Selain kubur duduk dan kursi batu, disekitaran lokasi Situs Nangasia kami juga menemukan beberapa prasasti batu lainnya.

Situs Nangasia ini diperkirakan merupakan salah satu situs gerabah di Nusa Tenggara Barat dan merupakan situs tertua yang berasal dari masa Neolitik. 


Photo By: Diu Oktora
Situs Nangasia ini merupakan satu-satunya situs di Kabupaten Dompu yang telah dinyatakan dan resmi sebagai Warisan Cagar Budaya Pemerintah. Namun sebagai sebuah cagar budaya yang resmi kondisinya sangat memperihatinkan.
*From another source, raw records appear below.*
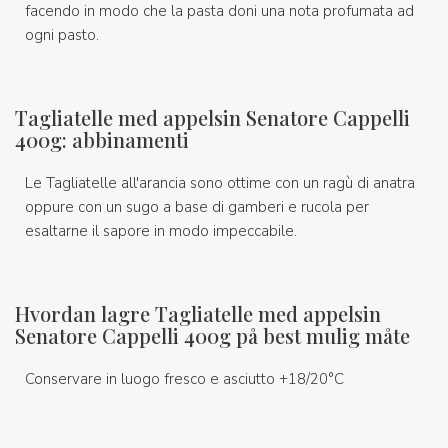
facendo in modo che la pasta doni una nota profumata ad
ogni pasto.
Tagliatelle med appelsin Senatore Cappelli
400g: abbinamenti
Le Tagliatelle all'arancia sono ottime con un ragù di anatra
oppure con un sugo a base di gamberi e rucola per
esaltarne il sapore in modo impeccabile.
Hvordan lagre Tagliatelle med appelsin
Senatore Cappelli 400g på best mulig måte
Conservare in luogo fresco e asciutto +18/20°C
Pemerintah Daerah Kabupaten Dompu sama sekali tidak merawat peninggalan bersejarah ini. 

Situs ini dibiarkan terbengkalai, tidak diurus. Jalan menuju situs sangat sulit. Sebagai sebuah bukti peradaban Dompu seharusnya Pemerintah Kabupaten Dompu harus mulai memikirkan untuk melakukan perbaikan baik akses menuju lokasi situs, merawat dan menata situs-situs yang masih ada. Karena ini merupakan aset daerah yang sangat berharga dan bisa menjadi salah satu tawaran wisata bagi turis domestik maupun luar negeri.

Photo By: Agus Hermawan
Keringat yang berpeluh terbayar usai kami mengunjungi situs. Pemandangan disekitar lokasi Situs Nangasia sangat indah. Hamparan sawah yang menghijau, semilir angin pantai yang menyejukkan, langsung membuat segar, hilang lelah naik turun perbukitan.

Seiring terbenamnya sang surya pun kami kembali ke mobil dan melanjutkan perjalanan kembali ke Dompu.